Within the following material, tally each line that contains the string "двери". Give the tally only.

INFORMATION GIVEN
= Beginning of Section =
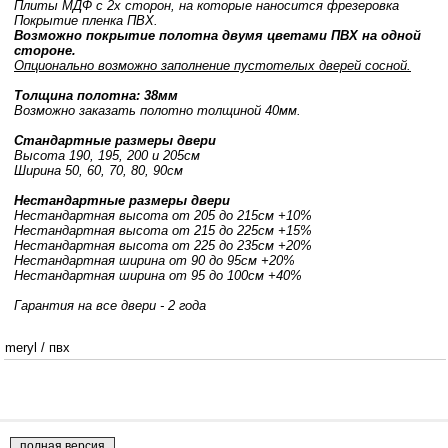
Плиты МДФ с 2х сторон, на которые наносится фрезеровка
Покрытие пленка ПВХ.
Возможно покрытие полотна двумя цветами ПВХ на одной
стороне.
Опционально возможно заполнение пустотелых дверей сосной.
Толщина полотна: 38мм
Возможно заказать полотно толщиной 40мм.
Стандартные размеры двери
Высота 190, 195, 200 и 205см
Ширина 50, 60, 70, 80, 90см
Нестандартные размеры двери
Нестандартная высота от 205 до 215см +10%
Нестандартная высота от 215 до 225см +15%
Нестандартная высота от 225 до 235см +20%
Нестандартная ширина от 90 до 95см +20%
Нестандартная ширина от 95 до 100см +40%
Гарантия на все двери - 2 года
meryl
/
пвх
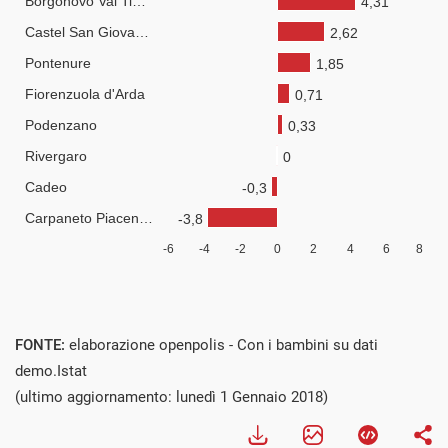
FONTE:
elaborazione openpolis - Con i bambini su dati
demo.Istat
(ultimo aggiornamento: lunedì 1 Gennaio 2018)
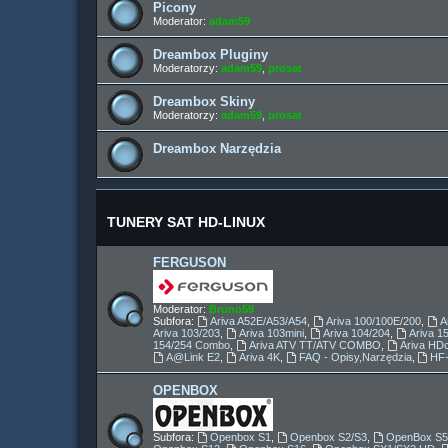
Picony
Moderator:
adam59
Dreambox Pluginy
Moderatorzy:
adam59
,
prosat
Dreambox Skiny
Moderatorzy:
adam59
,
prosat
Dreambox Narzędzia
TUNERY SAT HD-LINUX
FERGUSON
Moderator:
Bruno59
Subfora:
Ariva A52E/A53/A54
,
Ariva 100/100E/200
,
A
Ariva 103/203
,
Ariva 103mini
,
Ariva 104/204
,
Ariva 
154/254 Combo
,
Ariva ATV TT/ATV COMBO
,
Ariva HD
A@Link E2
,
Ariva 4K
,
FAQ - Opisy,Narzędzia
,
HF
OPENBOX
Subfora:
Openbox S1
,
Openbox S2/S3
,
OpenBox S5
= End of Section =
ANSWER FOR THE TASK
3